I have always loved the challenge to dig deeper and really discover aspects of myself that I didn’t know were there.
But I’m coming to see more and more that in actual fact, it’s not so much about always digging and trying to uncover things. It’s more about putting the things to one side that are simply blocking my view.
I’d like to share with you how I’ve been inspired through Gangaji and her teachings on this topic:
I love the idea of how realisations can hit us almost instantaneously and that we can waken up to a much deeper understanding of ourselves just by becoming really honest about who we are.
It always strikes home with me how caught up I am in my self constructed persona when I fill in forms about who I am, what I do, etc. When I give descriptions of myself that will portray me in the best possible light. I always take care to choose words that will resonate with those reading it. And I make sure that what I have written sounds good in my own ears. I take this whole presentation of self thing so seriously.
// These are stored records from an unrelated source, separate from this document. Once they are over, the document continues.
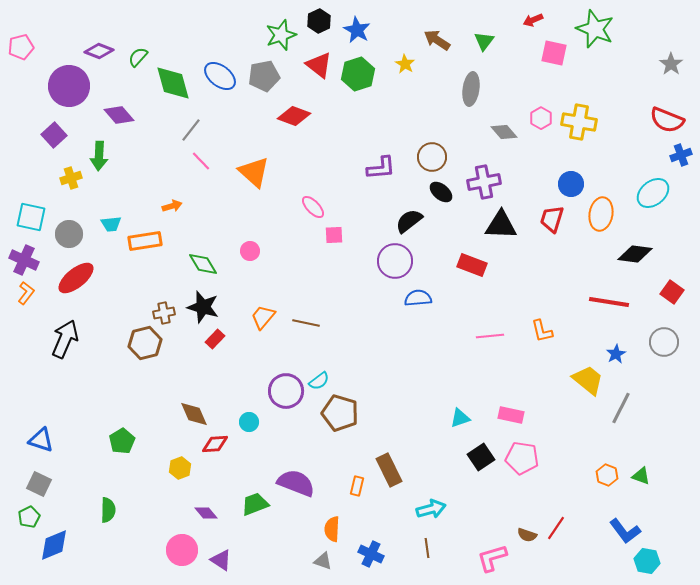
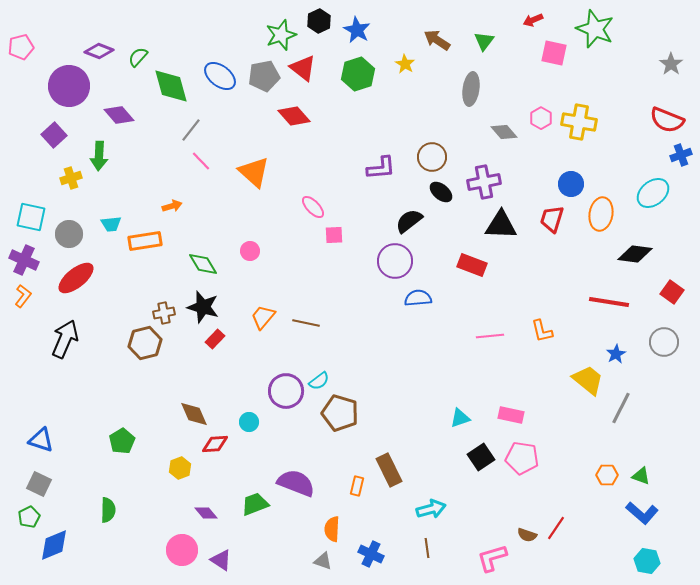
red triangle at (319, 65): moved 16 px left, 3 px down
green diamond at (173, 83): moved 2 px left, 3 px down
red diamond at (294, 116): rotated 28 degrees clockwise
orange L-shape at (26, 293): moved 3 px left, 3 px down
orange hexagon at (607, 475): rotated 20 degrees counterclockwise
blue L-shape at (625, 531): moved 17 px right, 18 px up; rotated 12 degrees counterclockwise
How often have I sat and played with the words, edited and re-edited until I was satisfied that I had created the best possible image of myself that I could muster. Even now, thinking about it, I still find it hard to give a quick description of exactly what I do, of who I am.
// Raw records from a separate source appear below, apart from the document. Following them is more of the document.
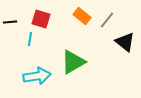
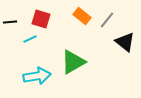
cyan line: rotated 56 degrees clockwise
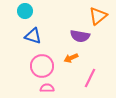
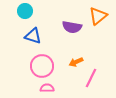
purple semicircle: moved 8 px left, 9 px up
orange arrow: moved 5 px right, 4 px down
pink line: moved 1 px right
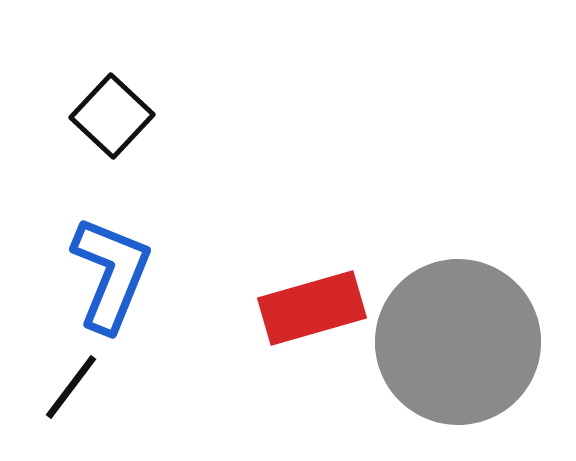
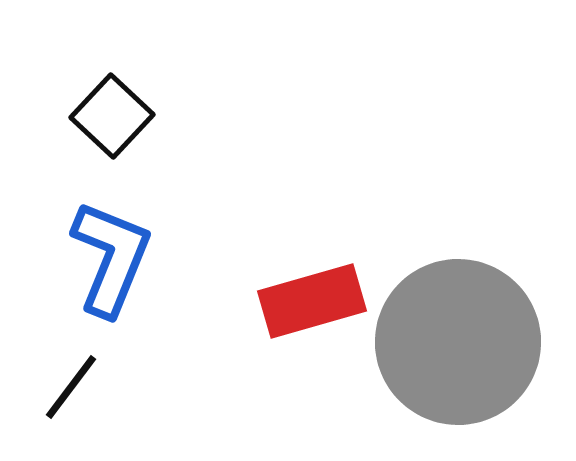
blue L-shape: moved 16 px up
red rectangle: moved 7 px up
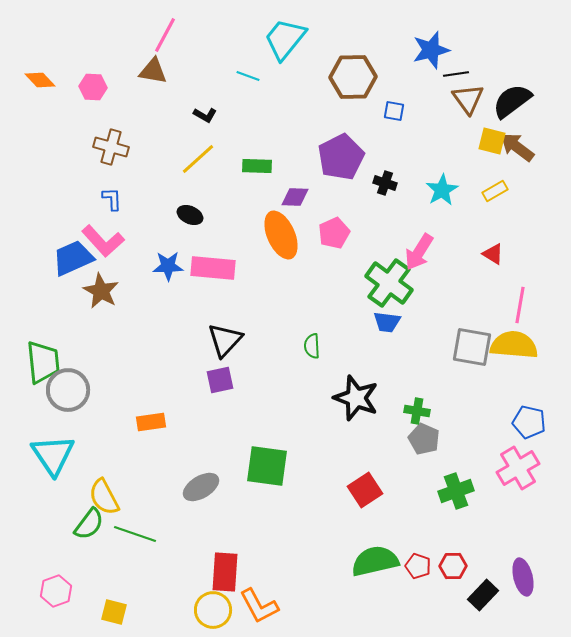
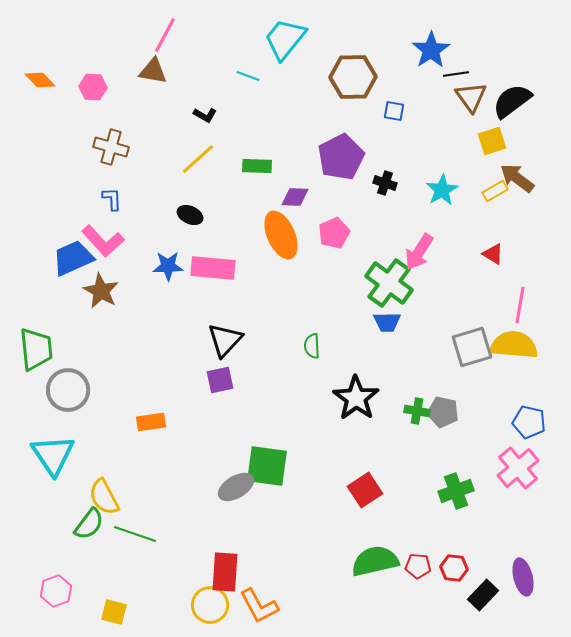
blue star at (431, 50): rotated 18 degrees counterclockwise
brown triangle at (468, 99): moved 3 px right, 2 px up
yellow square at (492, 141): rotated 32 degrees counterclockwise
brown arrow at (517, 147): moved 31 px down
blue trapezoid at (387, 322): rotated 8 degrees counterclockwise
gray square at (472, 347): rotated 27 degrees counterclockwise
green trapezoid at (43, 362): moved 7 px left, 13 px up
black star at (356, 398): rotated 15 degrees clockwise
gray pentagon at (424, 439): moved 19 px right, 27 px up; rotated 12 degrees counterclockwise
pink cross at (518, 468): rotated 9 degrees counterclockwise
gray ellipse at (201, 487): moved 35 px right
red pentagon at (418, 566): rotated 15 degrees counterclockwise
red hexagon at (453, 566): moved 1 px right, 2 px down; rotated 8 degrees clockwise
yellow circle at (213, 610): moved 3 px left, 5 px up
It’s time for me to get over worrying about how other people look upon me. And let go of the telling my story. Because it’s the story-telling that keeps me from being in the present. With the story in place, I have to always keep checking that everything matches up to it. Without the story, I can let go and know that everything just is the way it is.
So I’m setting intention to use my props less and less and learn not to lean on my own fabrications.
Where in your life do you lean too heavily on props? Are you aware of who you are underneath all your projections? I’d love you to share your experiences.